TASK REQUIREMENTS |
All entries shown below must be given again word for word.

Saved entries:
--------------------
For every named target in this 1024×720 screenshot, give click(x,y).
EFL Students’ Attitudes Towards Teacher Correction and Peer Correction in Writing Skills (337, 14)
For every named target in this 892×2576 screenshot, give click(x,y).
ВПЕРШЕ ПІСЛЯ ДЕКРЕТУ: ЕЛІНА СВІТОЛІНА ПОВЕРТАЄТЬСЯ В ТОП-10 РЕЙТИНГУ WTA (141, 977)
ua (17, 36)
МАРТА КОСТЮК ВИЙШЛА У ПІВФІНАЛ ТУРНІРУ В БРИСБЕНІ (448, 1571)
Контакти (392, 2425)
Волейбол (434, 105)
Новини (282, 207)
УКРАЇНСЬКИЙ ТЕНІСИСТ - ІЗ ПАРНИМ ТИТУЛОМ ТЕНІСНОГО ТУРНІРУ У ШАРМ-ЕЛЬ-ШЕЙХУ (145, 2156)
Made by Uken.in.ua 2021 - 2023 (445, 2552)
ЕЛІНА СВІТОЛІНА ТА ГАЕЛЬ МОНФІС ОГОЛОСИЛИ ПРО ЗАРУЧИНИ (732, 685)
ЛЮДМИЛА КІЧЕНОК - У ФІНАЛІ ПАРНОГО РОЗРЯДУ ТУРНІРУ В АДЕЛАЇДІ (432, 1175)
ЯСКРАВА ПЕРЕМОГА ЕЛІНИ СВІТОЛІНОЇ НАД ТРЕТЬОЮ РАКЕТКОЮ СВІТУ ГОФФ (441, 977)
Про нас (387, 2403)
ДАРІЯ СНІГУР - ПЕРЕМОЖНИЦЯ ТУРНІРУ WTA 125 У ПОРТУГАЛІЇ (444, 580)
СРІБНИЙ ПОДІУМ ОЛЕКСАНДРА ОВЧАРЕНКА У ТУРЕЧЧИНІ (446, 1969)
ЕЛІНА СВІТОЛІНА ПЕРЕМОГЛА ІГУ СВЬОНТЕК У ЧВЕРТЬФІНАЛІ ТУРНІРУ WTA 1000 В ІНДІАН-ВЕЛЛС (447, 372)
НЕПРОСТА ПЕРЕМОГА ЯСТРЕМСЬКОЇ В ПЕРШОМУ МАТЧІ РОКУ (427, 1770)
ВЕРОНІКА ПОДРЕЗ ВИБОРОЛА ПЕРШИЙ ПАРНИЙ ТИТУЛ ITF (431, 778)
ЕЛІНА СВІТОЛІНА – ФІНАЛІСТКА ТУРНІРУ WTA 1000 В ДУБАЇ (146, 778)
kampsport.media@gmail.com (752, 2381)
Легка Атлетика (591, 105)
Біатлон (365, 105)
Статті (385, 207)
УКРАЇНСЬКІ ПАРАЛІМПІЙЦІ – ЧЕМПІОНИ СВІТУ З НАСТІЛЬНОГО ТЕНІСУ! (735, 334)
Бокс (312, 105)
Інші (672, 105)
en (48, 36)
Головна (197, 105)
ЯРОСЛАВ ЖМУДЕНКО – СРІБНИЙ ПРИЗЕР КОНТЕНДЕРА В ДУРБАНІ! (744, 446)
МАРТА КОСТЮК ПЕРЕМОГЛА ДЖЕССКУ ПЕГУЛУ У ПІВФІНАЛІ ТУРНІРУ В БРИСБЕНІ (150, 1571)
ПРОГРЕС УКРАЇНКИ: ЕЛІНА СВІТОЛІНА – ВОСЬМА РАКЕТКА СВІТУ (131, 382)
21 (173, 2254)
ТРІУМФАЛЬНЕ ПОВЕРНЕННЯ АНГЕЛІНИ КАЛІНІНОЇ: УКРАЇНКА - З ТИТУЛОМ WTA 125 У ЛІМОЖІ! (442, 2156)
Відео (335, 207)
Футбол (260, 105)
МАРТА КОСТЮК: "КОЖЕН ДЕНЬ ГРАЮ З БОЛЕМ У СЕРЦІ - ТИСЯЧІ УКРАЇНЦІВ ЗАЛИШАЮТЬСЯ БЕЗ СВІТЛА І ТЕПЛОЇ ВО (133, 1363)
--------------------
COMPLETED TASK |
For every named target in this 1024×720 screenshot, give click(x,y).
EFL Students’ Attitudes Towards Teacher Correction and Peer Correction in Writing Skills (337, 14)
For every named target in this 892×2576 screenshot, give click(x,y).
ВПЕРШЕ ПІСЛЯ ДЕКРЕТУ: ЕЛІНА СВІТОЛІНА ПОВЕРТАЄТЬСЯ В ТОП-10 РЕЙТИНГУ WTA (141, 977)
ua (17, 36)
МАРТА КОСТЮК ВИЙШЛА У ПІВФІНАЛ ТУРНІРУ В БРИСБЕНІ (448, 1571)
Контакти (392, 2425)
Волейбол (434, 105)
Новини (282, 207)
УКРАЇНСЬКИЙ ТЕНІСИСТ - ІЗ ПАРНИМ ТИТУЛОМ ТЕНІСНОГО ТУРНІРУ У ШАРМ-ЕЛЬ-ШЕЙХУ (145, 2156)
Made by Uken.in.ua 2021 - 2023 (445, 2552)
ЕЛІНА СВІТОЛІНА ТА ГАЕЛЬ МОНФІС ОГОЛОСИЛИ ПРО ЗАРУЧИНИ (732, 685)
ЛЮДМИЛА КІЧЕНОК - У ФІНАЛІ ПАРНОГО РОЗРЯДУ ТУРНІРУ В АДЕЛАЇДІ (432, 1175)
ЯСКРАВА ПЕРЕМОГА ЕЛІНИ СВІТОЛІНОЇ НАД ТРЕТЬОЮ РАКЕТКОЮ СВІТУ ГОФФ (441, 977)
Про нас (387, 2403)
ДАРІЯ СНІГУР - ПЕРЕМОЖНИЦЯ ТУРНІРУ WTA 125 У ПОРТУГАЛІЇ (444, 580)
СРІБНИЙ ПОДІУМ ОЛЕКСАНДРА ОВЧАРЕНКА У ТУРЕЧЧИНІ (446, 1969)
ЕЛІНА СВІТОЛІНА ПЕРЕМОГЛА ІГУ СВЬОНТЕК У ЧВЕРТЬФІНАЛІ ТУРНІРУ WTA 1000 В ІНДІАН-ВЕЛЛС (447, 372)
НЕПРОСТА ПЕРЕМОГА ЯСТРЕМСЬКОЇ В ПЕРШОМУ МАТЧІ РОКУ (427, 1770)
ВЕРОНІКА ПОДРЕЗ ВИБОРОЛА ПЕРШИЙ ПАРНИЙ ТИТУЛ ITF (431, 778)
ЕЛІНА СВІТОЛІНА – ФІНАЛІСТКА ТУРНІРУ WTA 1000 В ДУБАЇ (146, 778)
kampsport.media@gmail.com (752, 2381)
Легка Атлетика (591, 105)
Біатлон (365, 105)
Статті (385, 207)
УКРАЇНСЬКІ ПАРАЛІМПІЙЦІ – ЧЕМПІОНИ СВІТУ З НАСТІЛЬНОГО ТЕНІСУ! (735, 334)
Бокс (312, 105)
Інші (672, 105)
en (48, 36)
Головна (197, 105)
ЯРОСЛАВ ЖМУДЕНКО – СРІБНИЙ ПРИЗЕР КОНТЕНДЕРА В ДУРБАНІ! (744, 446)
МАРТА КОСТЮК ПЕРЕМОГЛА ДЖЕССКУ ПЕГУЛУ У ПІВФІНАЛІ ТУРНІРУ В БРИСБЕНІ (150, 1571)
ПРОГРЕС УКРАЇНКИ: ЕЛІНА СВІТОЛІНА – ВОСЬМА РАКЕТКА СВІТУ (131, 382)
21 (173, 2254)
ТРІУМФАЛЬНЕ ПОВЕРНЕННЯ АНГЕЛІНИ КАЛІНІНОЇ: УКРАЇНКА - З ТИТУЛОМ WTA 125 У ЛІМОЖІ! (442, 2156)
Відео (335, 207)
Футбол (260, 105)
МАРТА КОСТЮК: "КОЖЕН ДЕНЬ ГРАЮ З БОЛЕМ У СЕРЦІ - ТИСЯЧІ УКРАЇНЦІВ ЗАЛИШАЮТЬСЯ БЕЗ СВІТЛА І ТЕПЛОЇ ВО (133, 1363)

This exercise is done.